Is YouTube Kids safe for kids?
The issue that has garnered the most media attention for YouTube Kids is inappropriate and/or unsafe content slipping past YouTube Kids’ filtering algorithm. In rare but concerning instances, videos containing recognizable cartoon characters in violent or sexual circumstances, as well as videos advocating self-harm, weight loss and other inappropriate content have appeared on YouTube Kids. While this type of content is more common on regular YouTube, some of it has been known to filter through to YouTube Kids with the use of tags to fool the algorithm YouTube uses to categorize content.
To combat this issue, YouTube has added human monitors to its filtering process, whose job is to review flagged videos, as well as to actively seek out inappropriate content.
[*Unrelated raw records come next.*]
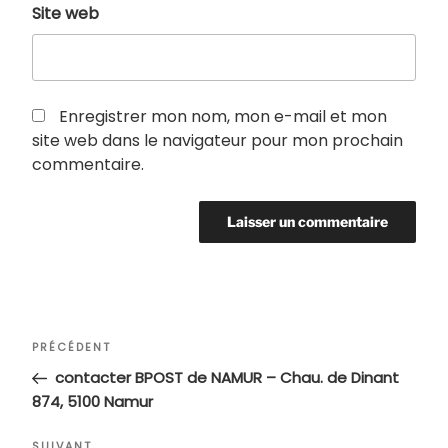
Site web
Enregistrer mon nom, mon e-mail et mon
site web dans le navigateur pour mon prochain
commentaire.
Navigation
Article
PRÉCÉDENT
de
précédent
contacter BPOST de NAMUR – Chau. de Dinant
l’article
874, 5100 Namur
SUIVANT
These monitors don’t review all content that makes its way onto YouTube Kids, but the platform does allow users to flag inappropriate content for review if they do find it. YouTube has also instigated a policy of immediately age-restricting videos which are flagged on the main app, effectively restricting them from YouTube Kids.
The autoplay feature on YouTube Kids has also come under fire from parents and lawmakers, who argue the feature encourages rabbit-hole style viewing—and also has the potential to serve up the aforementioned inappropriate content. In response to this criticism, YouTube kids introduced the ability for parents to turn off autoplay in settings. According to Google’s Youtube Kids Parental Guide, the autoplay feature is now turned off by default in YouTube Kids.
Finally, ads and branded content are extremely prominent on YouTube Kids. Parents can choose to subscribe to YouTube Premium, which eliminates ads, though this is a paid service, and does not prevent branded content posted by companies’ official accounts from appearing on the app.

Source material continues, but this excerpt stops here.